In Connecticut and Maryland, lawmakers passed bills this spring allowing registered nurses, nurse-midwives and physician assistants to perform medication and procedural abortions. In Delaware, legislators recently approved a bill letting nurse practitioners and nurse-midwives prescribe abortion pills. In Washington state, lawmakers codified an attorney general opinion that allows what are known as “advanced practice clinicians” to provide abortions.
While those policies were in the works ahead of an expected Supreme Court ruling on Roe v. Wade this term, more efforts are now underway in the wake of the draft opinion POLITICO published two weeks ago.
New Jersey Gov. Phil Murphy is pushing lawmakers to create a “reproductive health access fund” with grants to train abortion providers and enact legislation that cements existing rules allowing advanced practice clinicians to perform abortions. And California Gov. Gavin Newsom released an amended budget proposal on Wednesday that includes an additional $57 million to prepare the state’s clinics to absorb an increase in patients seeking abortions.
Advocates believe the policies will allow abortion-supportive states to start shoring up their networks of providers.
But a swath of challenges remain.
Anti-abortion-rights groups like Students for Life of America and the American Association of Pro-Life OB/GYNs have mobilized to fight these state laws, sending people to testify against them and lobbying legislatures to oppose them.
In Maryland, Republican Gov. Larry Hogan recently vetoed the bill to allow non-physicians to provide abortions, arguing the policy “endangers the health and lives of women” and “risks lowering the high standard of reproductive health care services.” When the legislature overrode that veto, Hogan withheld the $3.5 million appropriated to the new abortion provider training fund, hampering efforts to start teaching non-physicians when the law is implemented this summer.
The Connecticut State Medical Society also criticized their state’s move, testifying to the legislature in March that the policy would have “unintended consequences.”
“We head down the slippery slope to allowing those procedures that are in fact surgical to be done by mid-level providers, creating patient safety concerns and significant scope of practice issues,” they wrote.

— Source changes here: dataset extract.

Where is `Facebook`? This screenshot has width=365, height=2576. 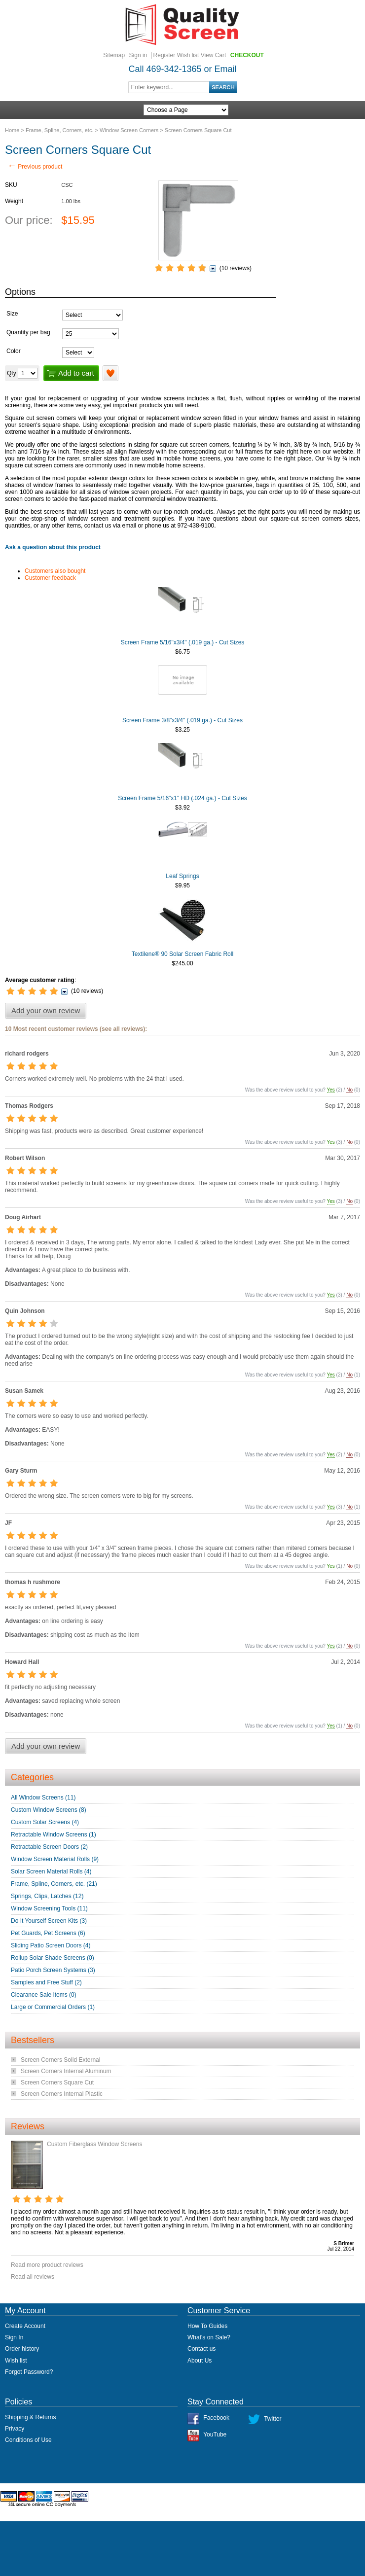 Facebook is located at coordinates (216, 2417).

Yet many individual physicians and medical groups have embraced the expansion of who can provide abortions, including the World Health Organization, the American Public Health Association and the American College of Obstetricians and Gynecologists.
“I have spent a decade training to be where I am today, but I also recognize that the majority of abortions in the U.S. happen in the first trimester and are uncomplicated,” said Lauren Thaxton, an abortion provider and researcher at the University of Texas at Austin. “We also have plenty of data to say that the health care outcomes among people who have advanced practice clinicians who provide abortion care are similar to people who have doctors.”
Roughly 10 percent of the nation’s abortion providers practice in the 23 states poised to immediately ban most, if not all, abortions if Roe is overturned, according to the Guttmacher Institute’s last abortion provider census in 2017.
Of the remaining states, 18 allow non-physicians to perform abortions, either by law, regulation, court case, attorney general opinion or board of nursing decision, according to Guttmacher and a POLITICO review of state policies.
Though many low-income patients might not be able to travel for the procedure if the Supreme Court allows sweeping bans, Thaxton and other researchers worry not enough states are ready to handle the volume of patients who can and will make the trip.
Planned Parenthood, for example, reported that after Texas’ six-week ban took effect in September, there was an 800 percent increase in patients seeking abortions in surrounding states. Now, many of those same states are set to enact bans.
“I worry about how this will look when care is restricted in more states than one,” Thaxton said. “How will all of that patient care get absorbed? I worry that will create delays in care that are unsafe.”
Longer wait times
Those delays are set to hit blue state residents as well as those traveling from states that ban abortion, especially those living in rural areas with few or no clinics. Unless the provider workforce is expanded quickly, progressive advocates fear they could push patients past the window where they can legally get the procedure. Abortion pills are only approved by the FDA for use within the first 10 weeks of pregnancy, and several blue states, including California and New York, only allow procedural abortions up to the point of fetal viability, which generally occurs around 24 weeks of pregnancy.
Washington state, for instance, is expecting a 385 percent increase in patients seeking abortion from Idaho and other nearby states if Roe is overturned, according to the Guttmacher Institute.
“If we aren’t prepared for what’s going to happen … the inequities that we see when access to reproductive care is not available for everybody will be exacerbated, and that has already historically excluded communities,” Kia Guarino, executive director of Pro-Choice Washington said.
Furthering the crunch, states like Kansas and Indiana have laws on the books saying that only a physician can perform an abortion. Others, such as Pennsylvania and New Jersey, have laws saying that nurse practitioners can only work under supervision by a doctor — not just for abortions but for many kinds of procedures.